ASSIGNED TASK
The whole listing is to be retyped exactly as it appears.

EXERCISE MATERIALS

*-*-*

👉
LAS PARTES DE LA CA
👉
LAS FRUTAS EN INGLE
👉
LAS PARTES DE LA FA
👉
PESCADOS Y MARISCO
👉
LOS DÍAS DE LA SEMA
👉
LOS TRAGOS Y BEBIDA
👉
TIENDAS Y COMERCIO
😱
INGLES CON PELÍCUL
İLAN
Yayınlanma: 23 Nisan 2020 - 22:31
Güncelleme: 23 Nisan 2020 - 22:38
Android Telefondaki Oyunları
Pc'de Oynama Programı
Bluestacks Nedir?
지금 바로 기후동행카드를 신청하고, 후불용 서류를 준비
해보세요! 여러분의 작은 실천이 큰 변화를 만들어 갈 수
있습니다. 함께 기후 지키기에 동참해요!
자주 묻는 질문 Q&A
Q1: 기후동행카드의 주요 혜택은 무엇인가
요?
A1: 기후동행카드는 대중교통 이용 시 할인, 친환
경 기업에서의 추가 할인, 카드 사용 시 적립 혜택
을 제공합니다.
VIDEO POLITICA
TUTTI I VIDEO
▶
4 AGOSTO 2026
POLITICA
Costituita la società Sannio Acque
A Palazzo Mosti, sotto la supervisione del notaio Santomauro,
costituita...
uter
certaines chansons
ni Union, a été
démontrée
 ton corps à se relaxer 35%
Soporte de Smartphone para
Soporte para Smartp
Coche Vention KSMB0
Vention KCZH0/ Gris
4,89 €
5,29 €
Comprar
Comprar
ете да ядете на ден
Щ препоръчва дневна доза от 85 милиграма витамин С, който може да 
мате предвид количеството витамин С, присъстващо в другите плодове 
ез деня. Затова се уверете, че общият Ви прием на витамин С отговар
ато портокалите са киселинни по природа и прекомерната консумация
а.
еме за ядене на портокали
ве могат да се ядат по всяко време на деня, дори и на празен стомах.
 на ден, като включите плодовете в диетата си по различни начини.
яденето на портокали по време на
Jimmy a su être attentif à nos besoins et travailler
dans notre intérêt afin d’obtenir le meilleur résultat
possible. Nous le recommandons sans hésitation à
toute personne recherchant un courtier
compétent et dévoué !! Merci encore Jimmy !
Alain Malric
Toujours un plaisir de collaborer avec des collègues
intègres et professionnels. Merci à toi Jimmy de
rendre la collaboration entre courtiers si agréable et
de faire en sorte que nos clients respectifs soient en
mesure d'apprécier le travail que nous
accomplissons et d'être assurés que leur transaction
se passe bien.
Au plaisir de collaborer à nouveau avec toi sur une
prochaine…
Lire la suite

*-*-*

REPLY
👉
LAS PARTES DE LA CA
👉
LAS FRUTAS EN INGLE
👉
LAS PARTES DE LA FA
👉
PESCADOS Y MARISCO
👉
LOS DÍAS DE LA SEMA
👉
LOS TRAGOS Y BEBIDA
👉
TIENDAS Y COMERCIO
😱
INGLES CON PELÍCUL
İLAN
Yayınlanma: 23 Nisan 2020 - 22:31
Güncelleme: 23 Nisan 2020 - 22:38
Android Telefondaki Oyunları
Pc'de Oynama Programı
Bluestacks Nedir?
지금 바로 기후동행카드를 신청하고, 후불용 서류를 준비
해보세요! 여러분의 작은 실천이 큰 변화를 만들어 갈 수
있습니다. 함께 기후 지키기에 동참해요!
자주 묻는 질문 Q&A
Q1: 기후동행카드의 주요 혜택은 무엇인가
요?
A1: 기후동행카드는 대중교통 이용 시 할인, 친환
경 기업에서의 추가 할인, 카드 사용 시 적립 혜택
을 제공합니다.
VIDEO POLITICA
TUTTI I VIDEO
▶
4 AGOSTO 2026
POLITICA
Costituita la società Sannio Acque
A Palazzo Mosti, sotto la supervisione del notaio Santomauro,
costituita...
uter
certaines chansons
ni Union, a été
démontrée
 ton corps à se relaxer 35%
Soporte de Smartphone para
Soporte para Smartp
Coche Vention KSMB0
Vention KCZH0/ Gris
4,89 €
5,29 €
Comprar
Comprar
ете да ядете на ден
Щ препоръчва дневна доза от 85 милиграма витамин С, който може да 
мате предвид количеството витамин С, присъстващо в другите плодове 
ез деня. Затова се уверете, че общият Ви прием на витамин С отговар
ато портокалите са киселинни по природа и прекомерната консумация
а.
еме за ядене на портокали
ве могат да се ядат по всяко време на деня, дори и на празен стомах.
 на ден, като включите плодовете в диетата си по различни начини.
яденето на портокали по време на
Jimmy a su être attentif à nos besoins et travailler
dans notre intérêt afin d’obtenir le meilleur résultat
possible. Nous le recommandons sans hésitation à
toute personne recherchant un courtier
compétent et dévoué !! Merci encore Jimmy !
Alain Malric
Toujours un plaisir de collaborer avec des collègues
intègres et professionnels. Merci à toi Jimmy de
rendre la collaboration entre courtiers si agréable et
de faire en sorte que nos clients respectifs soient en
mesure d'apprécier le travail que nous
accomplissons et d'être assurés que leur transaction
se passe bien.
Au plaisir de collaborer à nouveau avec toi sur une
prochaine…
Lire la suite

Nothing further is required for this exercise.